After this post first appeared, Frank Lübeck kindly pointed out two mistakes. Both are corrected above; this section spells out what went wrong and how to fix it.

smallest_pair does not certify minimality

smallest_pair only loops over the box 0:N (with N=4), and nothing about it rules out that some weight with a coordinate larger than N has a smaller degree and forms a smaller pair. There is a cheap certificate, though. The Weyl dimension formula is strictly increasing in each coordinate, so every weight with some coordinate > N has degree at least $\min_i\deg\bigl((N+1)\omega_i\bigr)$; if that minimum already exceeds the degree d of the pair we found, then no weight outside the box can match or beat it, and the box was provably large enough:

function certified(::Type{DT}; N=4) where {DT<:DynkinType}
  d, ws = smallest_pair(DT; N)
  l = rank(DT)
  @assert minimum(degree(DT, [i == j ? N+1 : 0 for j in 1:l]) for i in 1:l) > d
  return d, ws
end

This check passes for $\mathrm{A}_2,\mathrm{B}_2,\mathrm{G}_2,\mathrm{F}_4,\mathrm{E}_6$, but it fails for $\mathrm{E}_7$ and $\mathrm{E}_8$ at N=4. The cleanest example is in $\mathrm{E}_8$: already $\deg(5\omega_8)=2\,642\,777\,280$ is smaller than the pair degree $8\,634\,368\,000$ from Proposition 2, so the box 0:4 is not certified — the search simply hasn’t looked at enough weights to know. A degree-bounded backtrack that enumerates every dominant weight whose degree is below the candidate settles it: doing so confirms that the tabulated $\mathrm{E}_7$ and $\mathrm{E}_8$ values really are the smallest, but that is a fact the box search alone never establishes.

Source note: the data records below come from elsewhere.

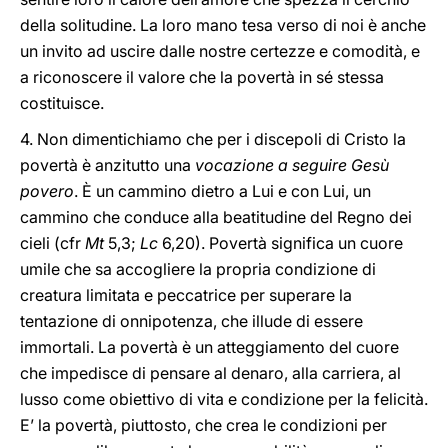
della solitudine. La loro mano tesa verso di noi è anche
un invito ad uscire dalle nostre certezze e comodità, e
a riconoscere il valore che la povertà in sé stessa
costituisce.
4. Non dimentichiamo che per i discepoli di Cristo la
povertà è anzitutto una
vocazione a seguire Gesù
povero
. È un cammino dietro a Lui e con Lui, un
cammino che conduce alla beatitudine del Regno dei
cieli (cfr
Mt
5,3;
Lc
6,20). Povertà significa un cuore
umile che sa accogliere la propria condizione di
creatura limitata e peccatrice per superare la
tentazione di onnipotenza, che illude di essere
immortali. La povertà è un atteggiamento del cuore
che impedisce di pensare al denaro, alla carriera, al
lusso come obiettivo di vita e condizione per la felicità.
E’ la povertà, piuttosto, che crea le condizioni per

A000891 is not the sequence of smallest degrees

I described A000891 as the smallest degrees in type $\mathrm{A}_l$ at which a duplicate occurs. That is wrong: A000891 is exactly the sequence of degrees of Lübeck’s explicit construction, and those are in general much larger than the genuine smallest — for instance the construction gives $175$ in $\mathrm{A}_4$, whereas a same-degree pair already occurs at $70$. The type B and D family sequences listed earlier are construction degrees in the same way, not the smallest.

Added on June 15 2026: the genuine smallest-degree sequences for types $\mathrm{A}$, $\mathrm{B}$ and $\mathrm{D}$ — with witnessing weights and the code that finds them — are tabulated in a follow-up post.

Thanks to Frank Lübeck for both corrections!